In doing so, the Court of Appeal discussed the argument that wage loss is required to establish a period of TD, which comes from the language of the Rodarte decision. In Sosa, the Court held that Rodarte did not actually support a wage loss requirement “as a matter of law,” but rather that Rodarte had tasked the WCJ with making a fact-specific finding regarding when disability occurred. Further, Sosa concluded that industrial leave payments made under the Education Code did not negate TD, but were, in part, TD.4
Sosa also considered the question of whether one day off work could constitute disability in light of Labor Code §4652. This section provides, in part that:
. . . no temporary disability indemnity is recoverable for the disability suffered during the first three days after the employee leaves work as a result of the injury unless temporary disability continues for more than 14 days or the employee is hospitalized as an inpatient for treatment required by the injury, in either of which cases temporary disability indemnity shall be payable from the date of disability.
I told Dennis and Bob that this might sound like a single day off work is not compensable. But the Court explained that the 13 additional days of disability which are required to make the first day off compensable need not be consecutive. In Sosa, there was no dispute that the applicant had eventually needed more than 14 total days of TD. As such, the Court appears to have reasoned that all periods of TD, whether consecutive or not, were compensable.

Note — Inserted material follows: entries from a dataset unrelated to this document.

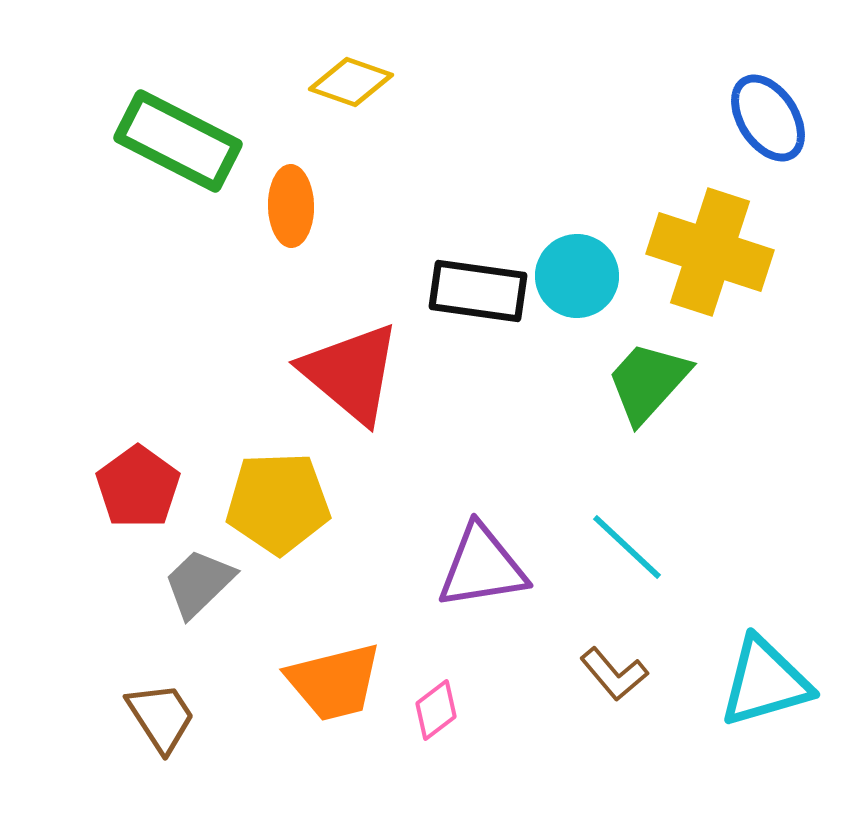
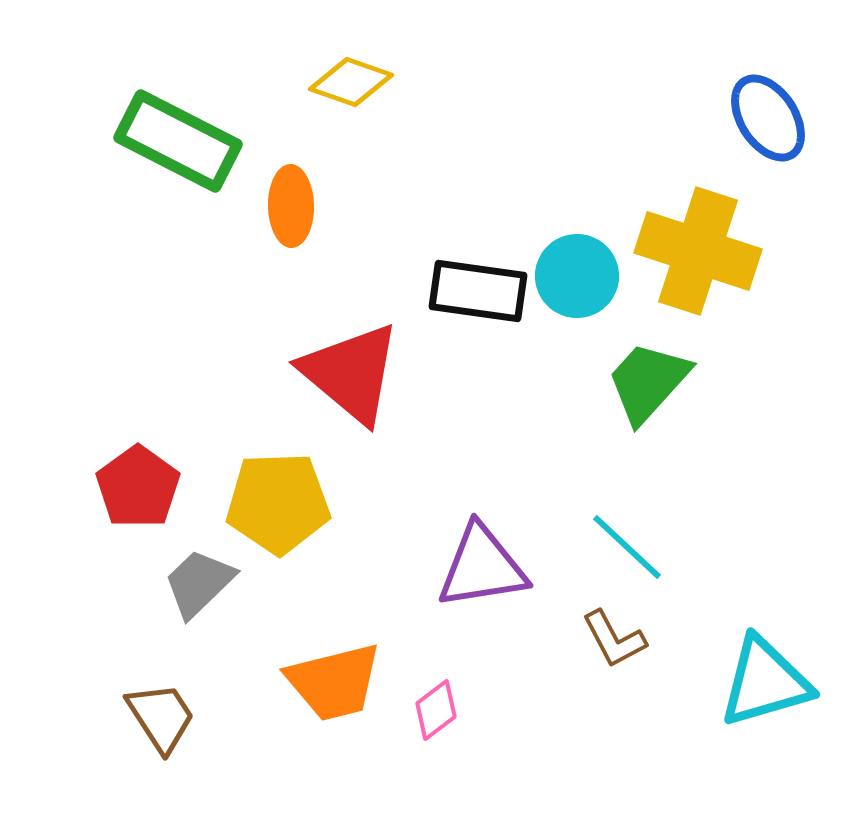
yellow cross: moved 12 px left, 1 px up
brown L-shape: moved 35 px up; rotated 12 degrees clockwise
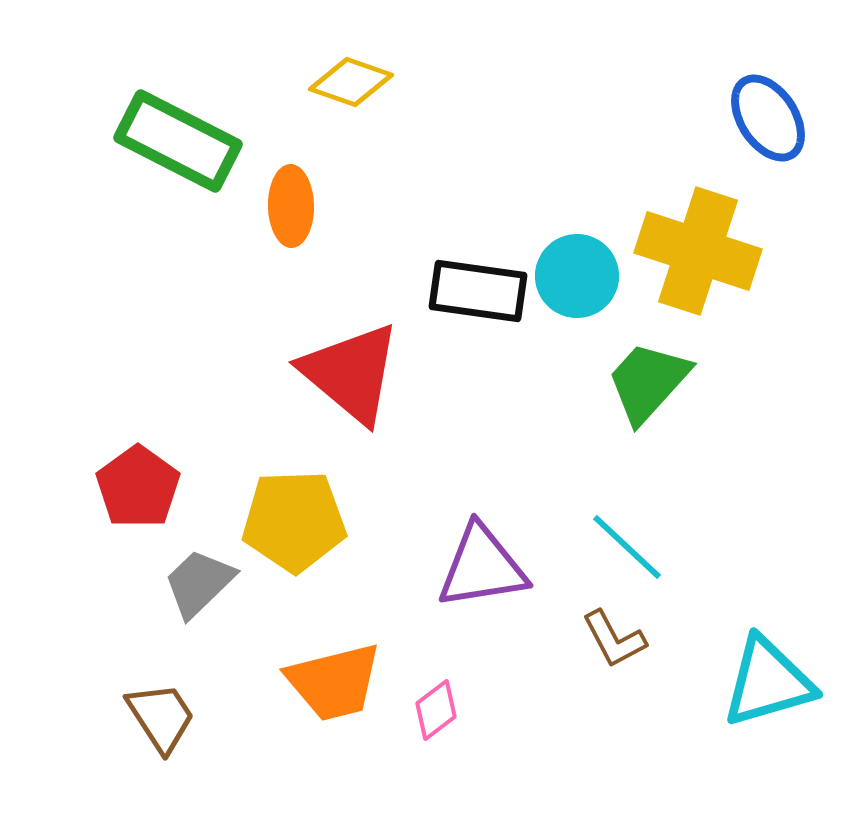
yellow pentagon: moved 16 px right, 18 px down
cyan triangle: moved 3 px right
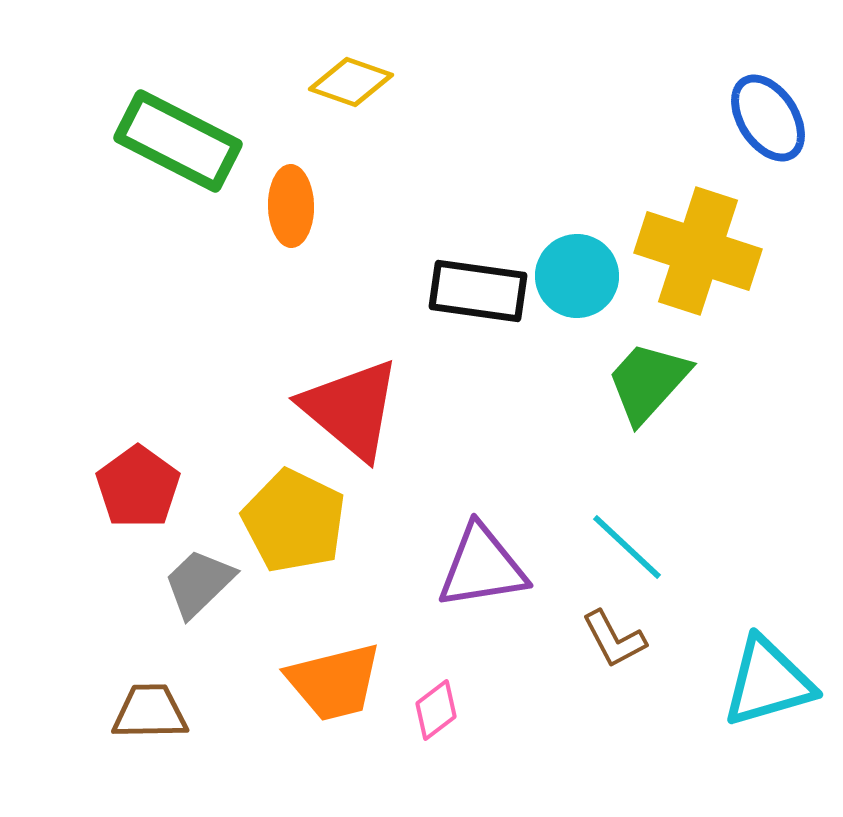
red triangle: moved 36 px down
yellow pentagon: rotated 28 degrees clockwise
brown trapezoid: moved 11 px left, 5 px up; rotated 58 degrees counterclockwise
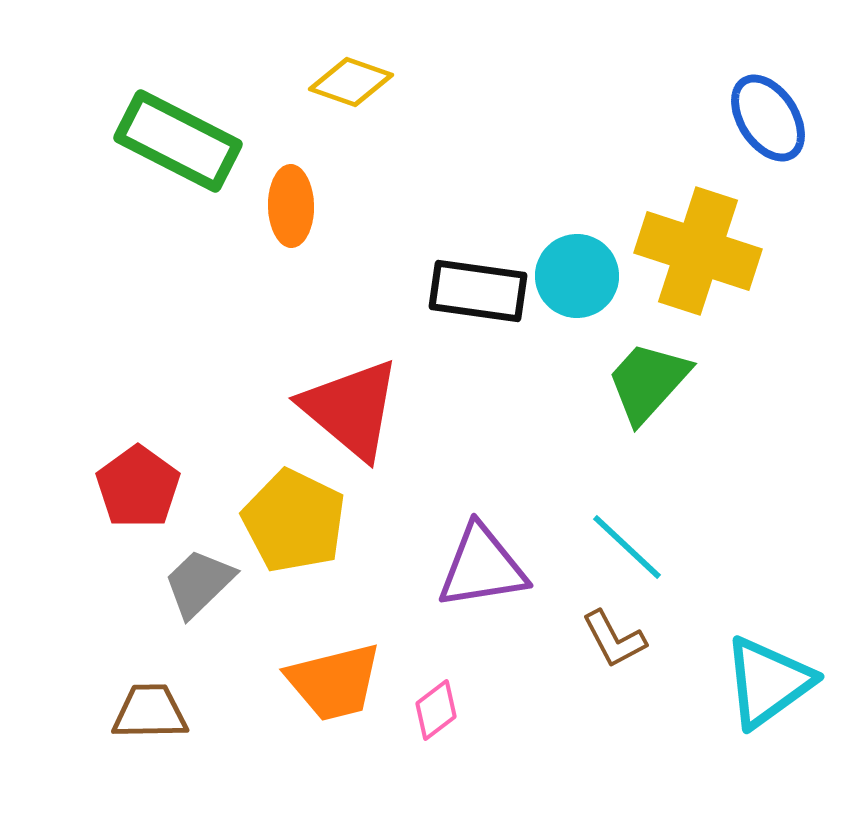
cyan triangle: rotated 20 degrees counterclockwise
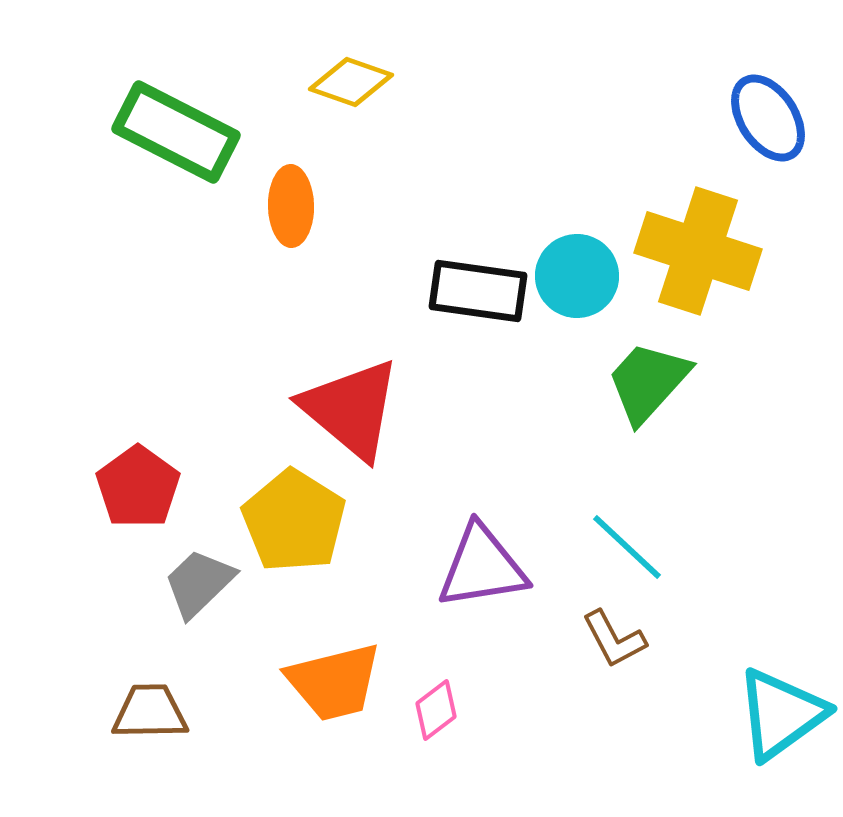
green rectangle: moved 2 px left, 9 px up
yellow pentagon: rotated 6 degrees clockwise
cyan triangle: moved 13 px right, 32 px down
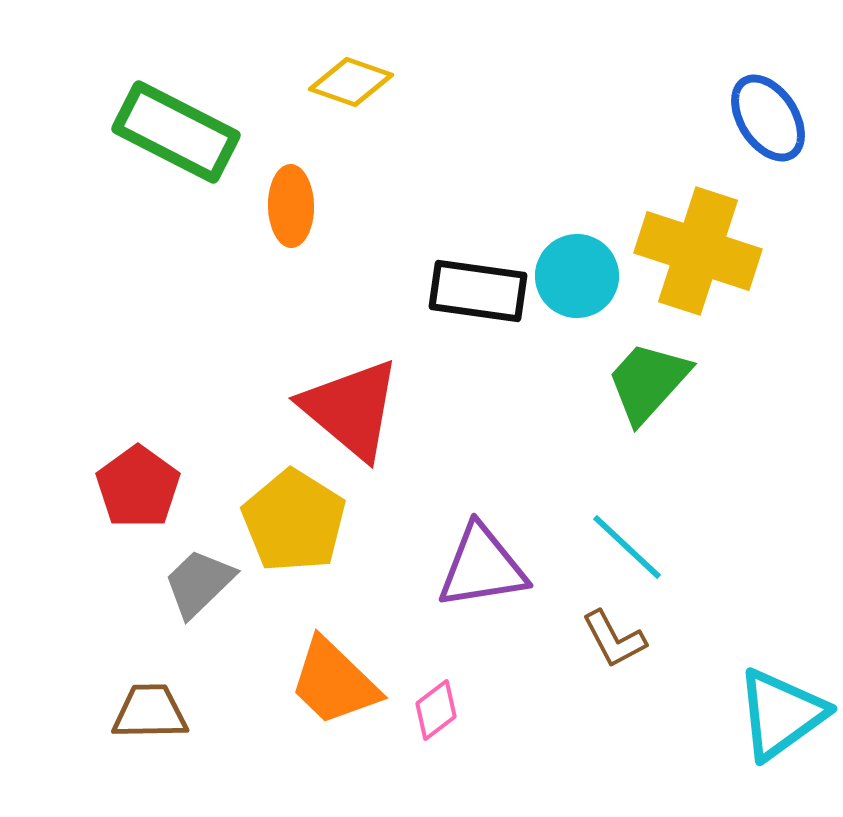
orange trapezoid: rotated 58 degrees clockwise
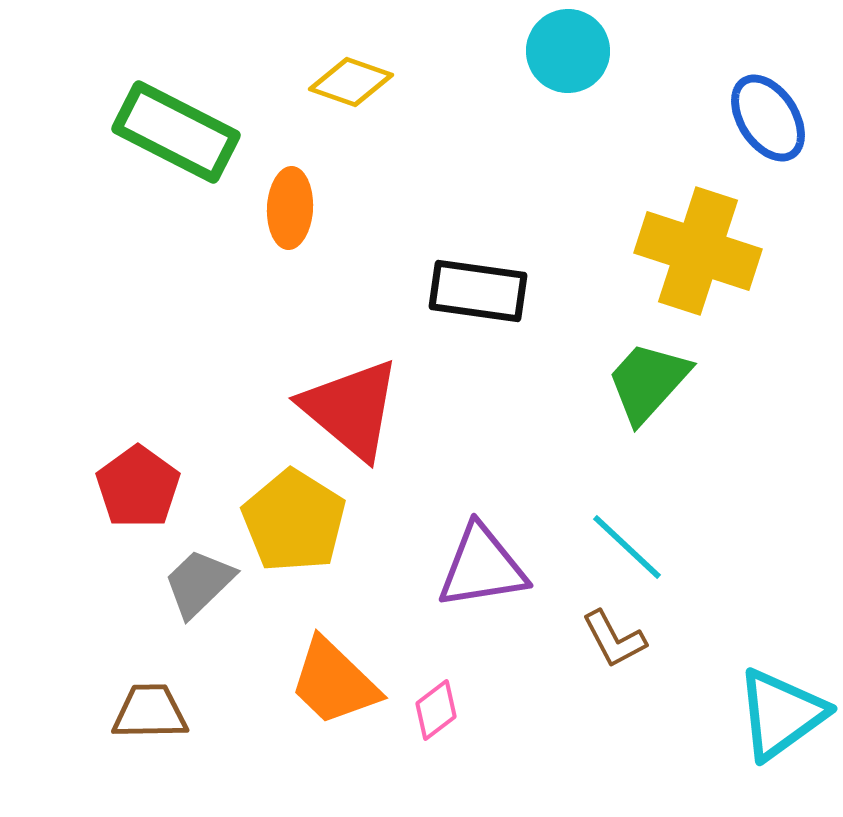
orange ellipse: moved 1 px left, 2 px down; rotated 4 degrees clockwise
cyan circle: moved 9 px left, 225 px up
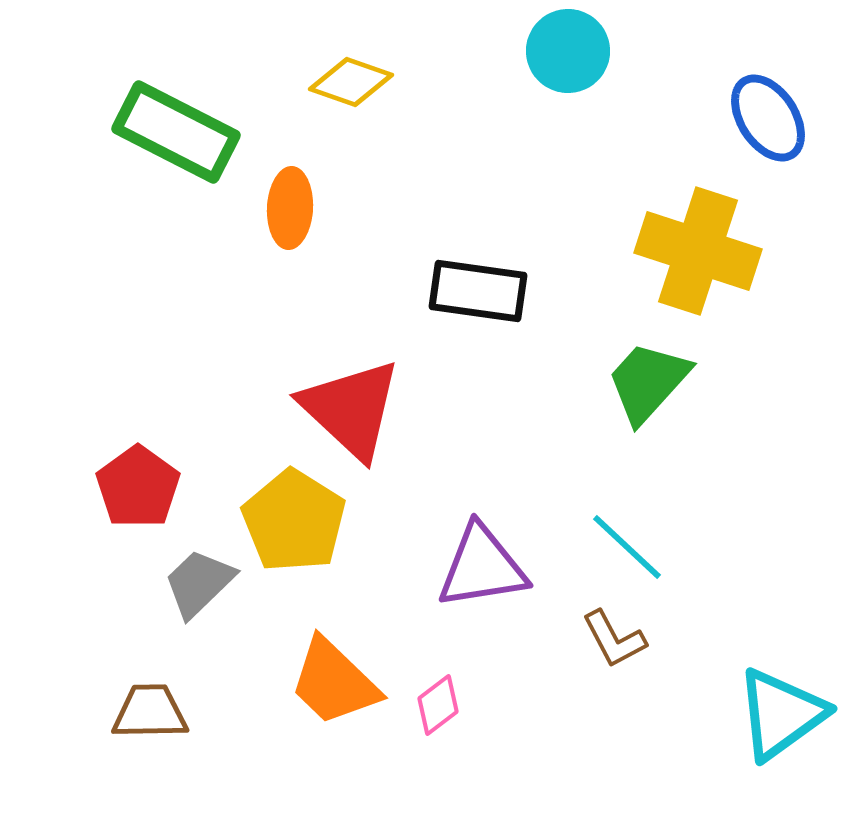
red triangle: rotated 3 degrees clockwise
pink diamond: moved 2 px right, 5 px up
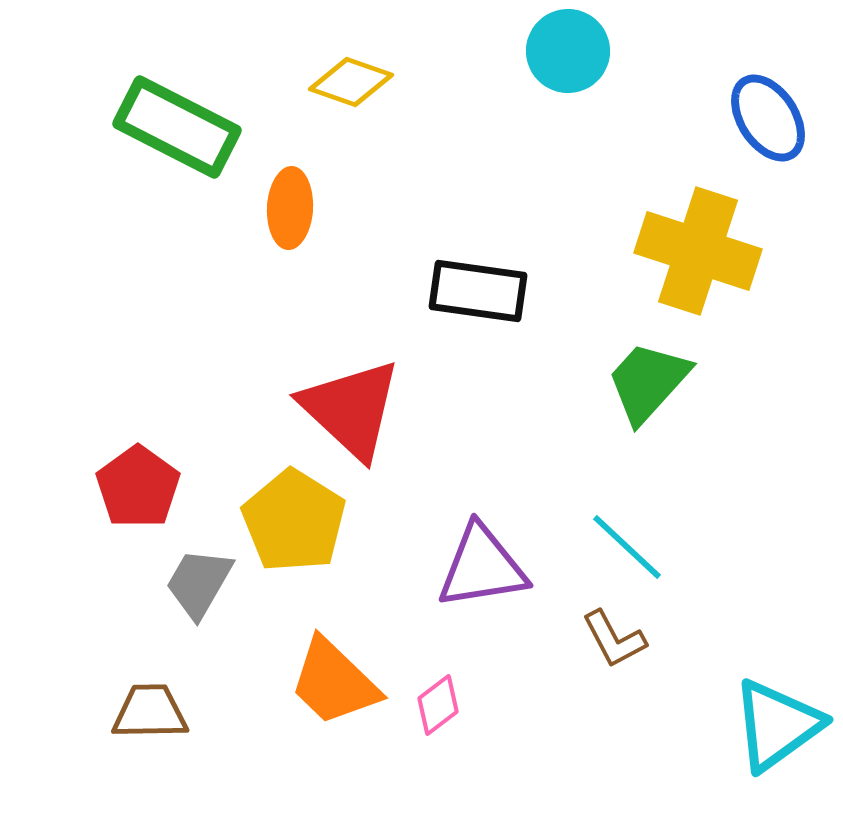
green rectangle: moved 1 px right, 5 px up
gray trapezoid: rotated 16 degrees counterclockwise
cyan triangle: moved 4 px left, 11 px down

I brought it home by adding that as in Sosa, Gedman received industrial leave benefits from the District for his day off and had eventually been found to have more than 14 days of TD. “Guys, if we’re understanding Sosa right, Gedman’s one day off in 2018 will fix his date of injury under 5412, and the one-year window for his CT will fall entirely on Bob’s client. Sorry Bob.”

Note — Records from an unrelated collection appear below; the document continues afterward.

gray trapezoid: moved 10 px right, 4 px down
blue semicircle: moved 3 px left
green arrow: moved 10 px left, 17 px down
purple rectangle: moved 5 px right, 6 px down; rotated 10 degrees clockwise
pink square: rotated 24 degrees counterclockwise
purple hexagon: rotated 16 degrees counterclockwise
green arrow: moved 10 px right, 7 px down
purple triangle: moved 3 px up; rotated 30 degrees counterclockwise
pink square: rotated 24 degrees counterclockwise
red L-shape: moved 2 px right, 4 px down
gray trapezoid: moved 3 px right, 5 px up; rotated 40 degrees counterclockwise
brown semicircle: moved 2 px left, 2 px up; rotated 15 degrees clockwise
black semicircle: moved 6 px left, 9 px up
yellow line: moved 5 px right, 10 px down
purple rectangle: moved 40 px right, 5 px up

Bob slumped back in his chair, deflated. Dennis lit up with delight and promised that the first round of post-quarantine drinks would be on him.
All characters at my home bar are fictional and the storyline is simply a product of my vibrant imagination, though I was heavily influenced by a documentary I recently watched on the 1986 World Series between the Boston Red Sox and the New York Mets, which included the infamous Bill Buckner ball-between-the-legs hit game that would go on to cost the Red Sox the series.
Joe Truce, formerly a managing shareholder at our firm and creator of George the Bartender, would draw our attention to California Evidence Code §452(d), which provides that judicial notice may be taken of “records of (1) any court of this state or (2) any court of record of the United States or of any state of the United States.”
We’re still making our own doubles. May George guide my hand. Bottoms up, friends, and keep washing your hands.
1 Tis an ol’ maritime tale that the Dark ’n’ Stormy originated from a ginger beer factory in Bermuda that was run by the British Royal Naval Officer’s Club, not too long after World War I. There sailors discovered that a strapping splash of the local Gosling’s Black Seal rum was an excellent complement to ginger beer. As for the name, it is alleged that a sailor enjoying the cocktail, perhaps two to three sheets to the wind, commented that it was, “The color of a cloud only a fool or a dead man would sail under.” But I digress.
2 A copy of Rodarte can be obtained via email request.
3 A copy of Brawley Union High School District can be obtained via email request.
4 In support of this conclusion the Court of Appeal in Sosa cites Mt. Diablo Unified School Dist. v. Workers’ Comp. Appeals Bd. (2008) 165 Cal. App. 4th 1154. A copy can be obtained via email request.